泣いても怒ってもどうにもならないことくらい九歳の子供でも理解できる状況で、優作は頭痛がするほど雑音のような声を出している。


 鬼の形相で向かってくる優作に、物怖じせずアベルは余裕すら見せて彼を凝視した。相変わらず生気の失った目で。

 大人と子供の対格差は明らかなのに、まるでアベルの後ろに守護神がついているかの如く、小さい背中は大きく見えた。


「優作さん、何故そんなに怒っているのですか?」

「これが怒らずにいられるかって! 死ぬだの、ここから出られないだの、適当なこと抜かすんじゃねぇ! ガキに何ができるってんだよ!」

「ガキをなめてもらっちゃ困りますよ」

「このっ、クソガキが! 殴るぞ!」

「どうぞ、殴ってください。言ったでしょ? 殺してもいいんですよ?」


 大人が子供を殴るのは流石にまずい、と大人たちは慌てて止めに入ろうと立ち上がった。

 優作は右手の拳を固く握りしめ、左手でアベルの胸ぐらを掴もうとしたその時――。

 目にも止まらぬ速さで、優作の左手は弾かれた。


(今、何が起きたの?)


「そこまでです。優作様、拳を下ろしてください」

「は?」

「優作様、席にお戻りください」

「ふざけんなよ。

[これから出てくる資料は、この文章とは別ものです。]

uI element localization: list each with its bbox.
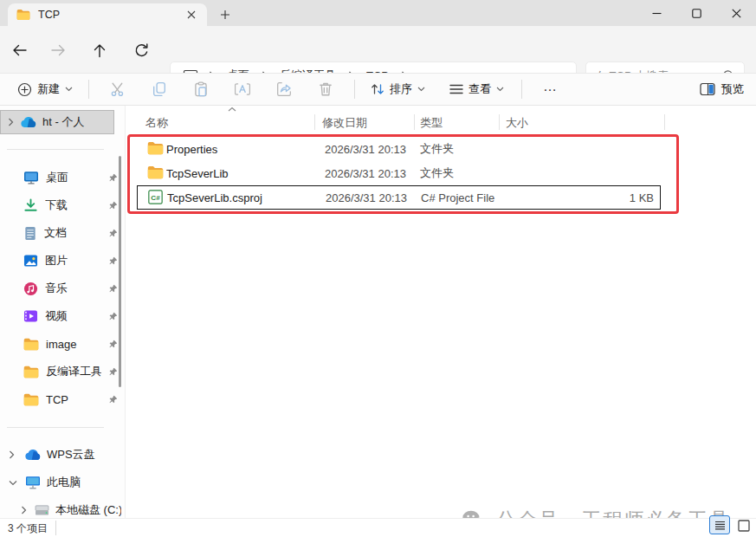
chevron-right-icon[interactable] [21,506,27,514]
maximize-button[interactable] [676,0,716,26]
navigation-pane: ht - 个人 桌面 下载 文档 [0,106,126,518]
plus-circle-icon [17,82,32,97]
view-button[interactable]: 查看 [443,77,511,101]
file-row-tcpseverlib[interactable]: TcpSeverLib 2026/3/31 20:13 文件夹 [137,161,661,185]
sort-button[interactable]: 排序 [364,77,432,101]
cut-icon [110,81,126,97]
chevron-right-icon[interactable] [8,118,14,126]
download-icon [23,198,38,213]
file-name: Properties [166,143,217,156]
more-options-button[interactable]: … [531,79,571,100]
column-header-size[interactable]: 大小 [506,115,528,131]
column-header-name[interactable]: 名称 [145,115,168,131]
folder-icon [23,338,39,351]
sidebar-item-label: ht - 个人 [42,114,113,130]
rename-icon [235,81,250,97]
forward-button[interactable] [48,41,68,60]
paste-button[interactable] [184,77,217,101]
icons-view-toggle[interactable] [735,519,753,533]
sidebar-item-label: 图片 [45,253,101,268]
column-header-date[interactable]: 修改日期 [322,115,367,131]
preview-button-label: 预览 [721,81,744,97]
chevron-down-icon[interactable] [9,480,17,486]
file-name: TcpSeverLib.csproj [167,191,262,204]
share-button[interactable] [268,77,300,101]
up-button[interactable] [90,41,109,60]
pin-icon [108,201,118,210]
desktop-icon [23,171,39,184]
file-row-properties[interactable]: Properties 2026/3/31 20:13 文件夹 [137,137,661,161]
refresh-button[interactable] [132,41,151,60]
column-divider[interactable] [664,114,665,130]
sidebar-item-label: 文档 [44,225,101,241]
sidebar-item-pictures[interactable]: 图片 [9,249,118,272]
sidebar-item-videos[interactable]: 视频 [9,305,118,327]
sidebar-item-label: image [46,338,101,351]
copy-button[interactable] [143,77,176,101]
sidebar-item-downloads[interactable]: 下载 [9,194,118,217]
sidebar-item-label: 桌面 [46,170,101,185]
sidebar-item-label: 反编译工具 [46,364,101,379]
view-list-icon [449,83,463,95]
sort-icon [371,82,384,96]
file-size: 1 KB [630,191,654,204]
back-button[interactable] [10,41,29,60]
explorer-tab[interactable]: TCP [8,3,207,26]
tab-title: TCP [38,9,177,21]
sidebar-item-onedrive-profile[interactable]: ht - 个人 [0,110,114,134]
window-controls [636,0,756,26]
folder-icon [16,9,30,21]
chevron-down-icon [65,87,73,92]
cloud-icon [24,450,41,461]
chevron-down-icon [496,87,504,92]
column-divider[interactable] [314,114,315,130]
item-count: 3 个项目 [8,521,48,536]
details-view-toggle[interactable] [709,515,730,534]
sidebar-item-wps-cloud[interactable]: WPS云盘 [0,443,121,466]
copy-icon [152,81,167,97]
preview-button[interactable]: 预览 [700,81,744,97]
sidebar-item-tcp[interactable]: TCP [9,388,118,411]
cut-button[interactable] [101,77,134,101]
file-type: C# Project File [421,191,494,204]
folder-icon [23,393,39,406]
sidebar-item-label: 此电脑 [47,475,121,490]
sidebar-item-documents[interactable]: 文档 [9,222,118,244]
drive-icon [35,504,49,516]
minimize-button[interactable] [636,0,676,26]
sidebar-item-image-folder[interactable]: image [9,333,118,355]
sidebar-item-decompile-tools[interactable]: 反编译工具 [9,360,118,383]
file-explorer-window: TCP [0,0,756,537]
folder-icon [147,165,164,179]
toolbar-separator [354,80,355,99]
delete-button[interactable] [309,77,342,101]
sidebar-item-label: 下载 [45,197,101,213]
pin-icon [108,395,118,404]
sidebar-scrollbar[interactable] [119,156,121,387]
folder-icon [147,141,164,155]
close-button[interactable] [716,0,756,26]
sidebar-item-label: 视频 [45,308,101,324]
sidebar-item-music[interactable]: 音乐 [9,277,118,300]
sidebar-item-this-pc[interactable]: 此电脑 [0,471,121,494]
rename-button[interactable] [226,77,259,101]
file-row-tcpseverlib-csproj[interactable]: C# TcpSeverLib.csproj 2026/3/31 20:13 C#… [137,185,661,210]
sidebar-item-desktop[interactable]: 桌面 [9,166,118,189]
command-toolbar: 新建 [0,73,756,106]
pictures-icon [23,254,38,268]
sidebar-item-label: WPS云盘 [47,447,121,463]
tab-close-icon[interactable] [184,8,198,22]
pin-icon [108,284,118,294]
column-divider[interactable] [414,114,415,130]
title-bar: TCP [0,0,756,26]
file-list-pane: 名称 修改日期 类型 大小 Properties 2026/3/31 20:13… [126,106,756,518]
chevron-right-icon[interactable] [9,450,15,459]
column-header-type[interactable]: 类型 [420,115,443,131]
file-type: 文件夹 [420,141,454,157]
new-button[interactable]: 新建 [10,77,80,101]
column-divider[interactable] [499,114,500,130]
new-tab-button[interactable] [216,6,234,23]
sidebar-item-label: TCP [46,393,101,406]
svg-text:C#: C# [151,194,160,202]
toolbar-separator [521,80,522,99]
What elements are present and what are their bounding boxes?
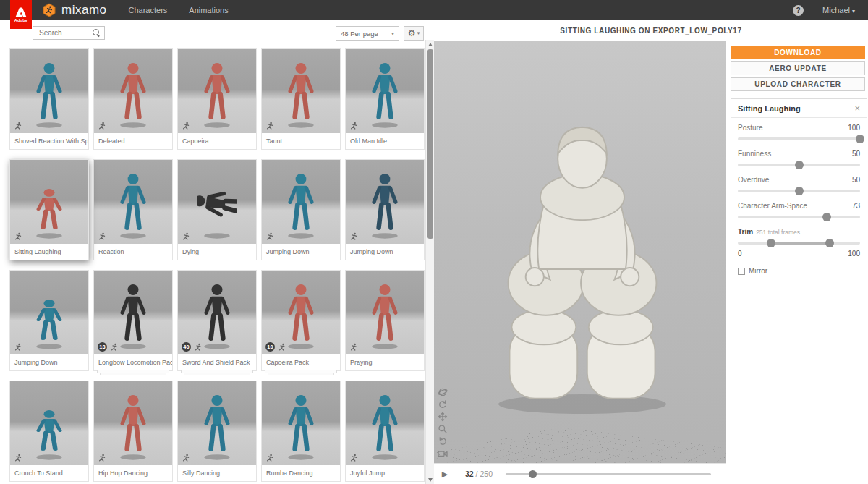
animation-card[interactable]: 40 Sword And Shield Pack (177, 270, 257, 371)
parameter-slider-row: Funniness 50 (738, 150, 860, 166)
animation-card-label: Old Man Idle (346, 133, 424, 149)
mirror-toggle[interactable]: Mirror (738, 267, 860, 275)
slider-thumb[interactable] (856, 135, 864, 143)
slider-track[interactable] (738, 137, 860, 140)
orbit-icon[interactable] (437, 387, 448, 397)
help-icon[interactable]: ? (793, 5, 804, 16)
animation-card[interactable]: Sitting Laughing (9, 159, 89, 260)
animation-card[interactable]: Taunt (261, 48, 341, 150)
slider-track[interactable] (738, 164, 860, 166)
animation-card-label: Dying (178, 244, 256, 260)
animation-card[interactable]: Reaction (93, 159, 173, 260)
running-man-icon (194, 343, 203, 352)
animation-card[interactable]: Capoeira (177, 48, 257, 150)
slider-track[interactable] (738, 190, 860, 192)
trim-end-thumb[interactable] (825, 239, 834, 247)
timeline-thumb[interactable] (529, 470, 537, 478)
play-icon: ▶ (442, 470, 448, 479)
slider-label: Posture (738, 124, 762, 132)
slider-thumb[interactable] (795, 187, 804, 195)
trim-section: Trim251 total frames 0 100 (738, 228, 860, 258)
timeline-slider[interactable] (506, 470, 711, 478)
parameter-slider-row: Overdrive 50 (738, 176, 860, 192)
animation-card[interactable]: Rumba Dancing (261, 381, 341, 482)
animation-card[interactable]: Defeated (93, 48, 173, 150)
animation-card[interactable]: Dying (177, 159, 257, 260)
pan-icon[interactable] (437, 412, 448, 422)
running-man-icon (265, 122, 274, 130)
brand-text: mixamo (61, 3, 107, 17)
animation-thumbnail (178, 160, 256, 244)
animation-card-label: Longbow Locomotion Pack (94, 354, 172, 370)
upload-character-button[interactable]: UPLOAD CHARACTER (731, 77, 865, 91)
frame-counter: 32 / 250 (465, 470, 493, 478)
slider-value: 50 (852, 150, 860, 158)
running-man-icon (182, 232, 190, 241)
mixamo-hexagon-icon (42, 3, 56, 17)
running-man-icon (278, 343, 286, 352)
animation-card[interactable]: Jumping Down (345, 159, 425, 260)
mirror-checkbox[interactable] (738, 268, 745, 275)
adobe-logo: Adobe (10, 0, 32, 29)
animation-card[interactable]: Crouch To Stand (9, 381, 89, 482)
slider-track[interactable] (738, 216, 860, 218)
animation-card[interactable]: Shoved Reaction With Spin (9, 48, 89, 150)
animation-card[interactable]: Hip Hop Dancing (93, 381, 173, 482)
animation-card[interactable]: Jumping Down (9, 270, 89, 371)
animation-card-label: Shoved Reaction With Spin (10, 133, 88, 149)
download-button[interactable]: DOWNLOAD (731, 46, 865, 59)
animation-card[interactable]: Jumping Down (261, 159, 341, 260)
slider-thumb[interactable] (795, 161, 804, 169)
preview-area: SITTING LAUGHING ON EXPORT_LOW_POLY17 (434, 20, 868, 484)
animation-thumbnail (10, 381, 88, 465)
per-page-select[interactable]: 48 Per page ▾ (336, 26, 399, 41)
camera-icon[interactable] (437, 449, 448, 459)
rotate-icon[interactable] (437, 399, 448, 409)
mixamo-logo[interactable]: mixamo (42, 3, 107, 17)
running-man-icon (14, 232, 22, 241)
search-input[interactable] (33, 29, 93, 37)
play-button[interactable]: ▶ (434, 464, 456, 484)
viewer-canvas[interactable] (434, 41, 726, 463)
running-man-icon (110, 343, 119, 352)
search-box (33, 26, 105, 40)
animation-card[interactable]: Silly Dancing (177, 381, 257, 482)
animation-card[interactable]: 13 Longbow Locomotion Pack (93, 270, 173, 371)
settings-button[interactable]: ⚙ ▾ (404, 26, 424, 41)
animation-card-label: Rumba Dancing (262, 465, 340, 481)
gear-icon: ⚙ (408, 29, 416, 38)
animation-card[interactable]: Old Man Idle (345, 48, 425, 150)
library-scrollbar[interactable] (425, 40, 434, 484)
animation-card-label: Praying (346, 354, 424, 370)
animation-card[interactable]: Joyful Jump (345, 381, 425, 482)
trim-frames-note: 251 total frames (756, 229, 800, 236)
user-menu[interactable]: Michael▾ (822, 6, 855, 14)
aero-update-button[interactable]: AERO UPDATE (731, 61, 865, 75)
animation-card[interactable]: Praying (345, 270, 425, 371)
animation-card-label: Reaction (94, 244, 172, 260)
animation-thumbnail (10, 49, 88, 133)
zoom-icon[interactable] (437, 424, 448, 434)
animation-card[interactable]: 10 Capoeira Pack (261, 270, 341, 371)
trim-slider[interactable] (738, 242, 860, 245)
top-navbar: mixamo Characters Animations ? Michael▾ (0, 0, 868, 20)
running-man-icon (182, 122, 190, 130)
animation-thumbnail (346, 49, 424, 133)
animation-thumbnail (346, 271, 424, 354)
running-man-icon (98, 454, 106, 462)
scrollbar-thumb[interactable] (427, 49, 433, 239)
animation-thumbnail: 40 (178, 271, 256, 354)
nav-item-animations[interactable]: Animations (189, 6, 228, 14)
search-icon[interactable] (93, 29, 101, 37)
animation-card-label: Silly Dancing (178, 465, 256, 481)
animation-card-label: Sitting Laughing (10, 244, 88, 260)
reset-icon[interactable] (437, 436, 448, 446)
trim-start-thumb[interactable] (767, 239, 775, 247)
animation-thumbnail: 13 (94, 271, 172, 354)
close-icon[interactable]: × (854, 103, 860, 113)
animation-thumbnail (178, 381, 256, 465)
nav-item-characters[interactable]: Characters (129, 6, 168, 14)
control-sidebar: DOWNLOAD AERO UPDATE UPLOAD CHARACTER Si… (726, 41, 868, 484)
animation-thumbnail (262, 160, 340, 244)
slider-thumb[interactable] (822, 213, 831, 221)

クソ爺い……」


 優作がアベルの胸ぐらを掴もうとした瞬間、アベルの世話係である牧村が何処からか現れ、何処からか竹刀を出し、目にも止まらぬ速さで優作の左手を弾いたのだ。

 その竹刀は今、優作の喉へ向けられている。


 お互い凝視したまま数秒が立ち、やがて失っていた我を取り戻したように優作は「チッ」と大きく舌打ちを吐き捨てて、自分の席に戻るとだらしなく座った。

 茹でたタコのよう真っ赤に染まった顔は、童話に出てくる角の生えた赤鬼そのものだった。


 全員の視線を集めた優作は「見てんじゃねぇ」と鬼の角は引っ込まないまま、誰彼構わず睨み続けた。

 流石に後味が悪いだろうと、情けをかけそうになった反面、自業自得だと私は心の中で嘲笑ってしまった。


「白けてしまいましたね~。優作さんどうしてくれるんですか? まぁ、見ての通り僕を殴ろうとしたら、牧村が黙っていませんよ。 こう見えて牧村は剣道七段の持ち主なんですよ! 優作さんのように返り討ちにならないように気を付けてくださいね! 勿論ダメというわけではありませんよ? 僕も刺激が欲しいので! もし僕を殺せたら賞賛と賞金を差し上げたいくらいです! とても勇敢でしたよ? 優作さん」


 なんて悍ましい少年だろうか。

 図体のデカい大人が殴りかかろうとしているにもかかわらず、眉一つ動かさない。怯えるどころか寧ろ相手を挑発するアベル。

 そのアベルを守る牧村。

 敵(優作)と戦うのはアベルではなく牧村だというのに、もっと来いといわんばかりに刺激を求め、あえて挑発するなんて子供のすることではない。人を駒とでも思っているのか。


 私はふと、思い出した。


『――僕を殺すもよし。……殺せるものならね?』


 できるものならやってみろ、自信満々に胸を張ってにやりと笑みを見せたアベルの顔が脳裏に張り付く。

 

 アベルの守護神、牧村。

 剣道七段の持ち主がどれほど強いか、素人の私でも知っている。

 彼がアベルの側にいる以上、私達はアベルを殺すなんて不可能だということが、ここへ来てたった数時間で証明された。


「さぁ、夕食を食べましょう! まずは乾杯から。皆さんグラスを手に取って!」


 私達は葡萄酒の入ったグラスを手に持ちまばらに宙へ上げた。躊躇していた優作も少し遅れて同じ動作をした。


「ずっとこの日を待っていたんです~! とてもめでたいですね~! これから何が始まるのか、とても楽しみにしていますよ! 思わず胸が躍ってしまいそうだ! ――では! 皆さん、『ようこそ! 天国へ! カンパーイ!』」


 地獄の門は開き、舞台が幕を開けたかの如く、体を蝕む病気が感染していくかの如く、一三個の赤に染まったワイングラスが何度もぶつかる音が館に響き渡った。


 それが後に、悍ましい後遺症を残すとも知らずに。